Churchill didn't invent the phrase, he suggested a concept of confrontation to the Soviet Union, it's previous ally, and the resulting post-war division of Europe.
The first recorded occasion on which Churchill used the term "iron curtain" was in a 12 May 1945 telegram he sent to U.S. President Harry S. Truman regarding his concern about Soviet actions, stating "[a]n iron curtain is drawn down upon their front. We do not know what is going on behind."
This was after WW2. Even if they used it before the war, it didn't have the same meaning of course. Iron Curtain is not a new term. It consists of two commonly used words. I think it's ok to say he invented it. Or just coined the phrase for this new era.
This was after WW2. Even if they used it before the war, it didn't have the same meaning of course. Iron Curtain is not a new term. It consists of two commonly used words. I think it's ok to say he invented it. Or just coined the phrase for this new era.
I agree. It was certainly a commonly used term for a long time before Churchill used it. Still, he is the one that applied it to describe the situation in post-WW2 Europe and that is what the phrase has come to almost universally be associated with.
While most Americans think that the USA was the deciding factor in the European War when we sent troops, we were not that much of a factor. We had just over 300,000 troops in that war.
At one time or another during the course of WWII 16 million Americans served in uniform. 400,000 of them never returned home alive. The USA was most surely the deciding factor in the war. Had America remained completely neutral the outcome would have been very different, and geopolitics today would not be the same. While history is loaded with "what ifs", to imply that America played only a supporting role in the Second World War is revisionism, pure and simple.
While history is loaded with "what ifs", to imply that America played only a supporting role in the Second World War is revisionism, pure and simple.
There seems to be a trend today to downplay the role of The United States (and Britain) in defeating Germany. Some of this is a useful pendulum swinging reaction to Americans having downplayed Russia's role but I think some is posturing and an attempt to be "in the know"; historically hep so to speak.
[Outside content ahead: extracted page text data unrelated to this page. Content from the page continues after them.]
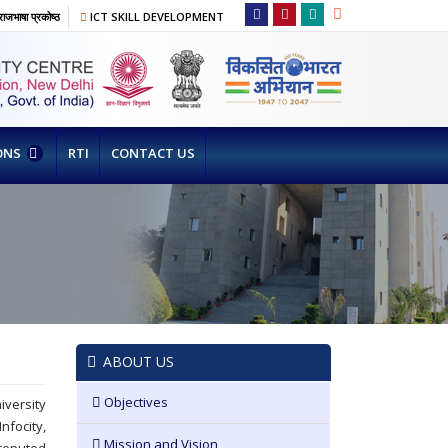
ाजभाषा प्रकोष्ठ
ICT SKILL DEVELOPMENT
ONS
RTI
CONTACT US
ABOUT US
Objectives
versity
focity,
Mission and Vision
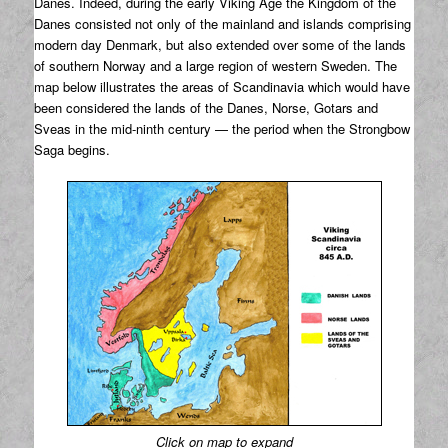
Danes. Indeed, during the early Viking Age the Kingdom of the
Danes consisted not only of the mainland and islands comprising
modern day Denmark, but also extended over some of the lands
of southern Norway and a large region of western Sweden. The
map below illustrates the areas of Scandinavia which would have
been considered the lands of the Danes, Norse, Gotars and
Sveas in the mid-ninth century — the period when the Strongbow
Saga begins.
Click on map to expand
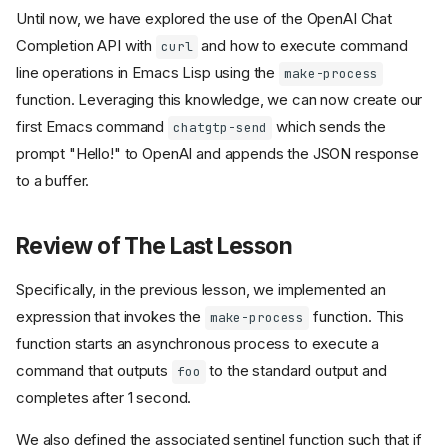
Until now, we have explored the use of the OpenAI Chat
Completion API with
and how to execute command
curl
line operations in Emacs Lisp using the
make-process
function. Leveraging this knowledge, we can now create our
first Emacs command
which sends the
chatgtp-send
prompt "Hello!" to OpenAI and appends the JSON response
to a buffer.
Review of The Last Lesson
Specifically, in the previous lesson, we implemented an
expression that invokes the
function. This
make-process
function starts an asynchronous process to execute a
command that outputs
to the standard output and
foo
completes after 1 second.
We also defined the associated sentinel function such that if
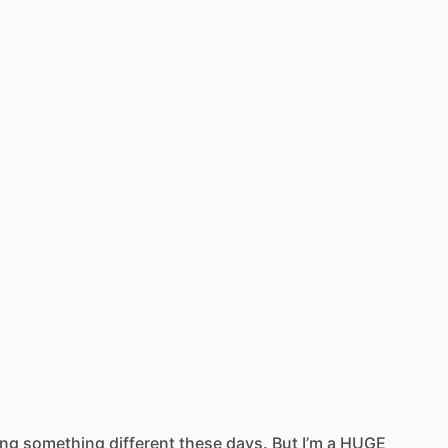
ing
something
different
these
days.
But
I’m
a
HUGE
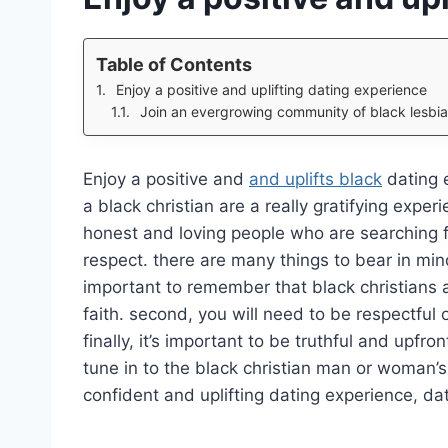
Table of Contents
Enjoy a positive and uplifting dating experience
Join an evergrowing community of black lesbia
Enjoy a positive and
and uplifts black
dating e
a black christian are a really gratifying exper
honest and loving people who are searching fo
respect. there are many things to bear in mind
important to remember that black christians 
faith. second, you will need to be respectful 
finally, it’s important to be truthful and upfr
tune in to the black christian man or woman’s
confident and uplifting dating experience, dat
There seems to be a trend today to downplay the role of The United States (and Britain) in defeating Germany. Some of this is a useful pendulum swinging reaction to Americans having downplayed Russia's role but I think some is posturing and an attempt to be "in the know"; historically hep so to speak.
lol. I don't think anybody implied this. But the matter of fact is that they successfully defended themselves. I was never talking about entire Europe or North Africa, like others here have. I realize that would not have been possible. I've said this several times now.
But, I do not believe the British would have been able to defeat them on their own ( there's a difference between defending your own country and trying to help the rest ). Don't think this is "downplaying", if that's what you mean.
And if somebody had stopped the Soviets from occupying Eastern Europe for a half a century, Poland and Hungary and Romania and Croatia would all be speaking Russian. Let's see---who was it who stopped the Russians?
How long do the Americans have to occupy Puerto Rico, before they speak English?
What is the point of historians even existing, if the general public continues to believe old wives tales that conquerors impose their language on the conquered?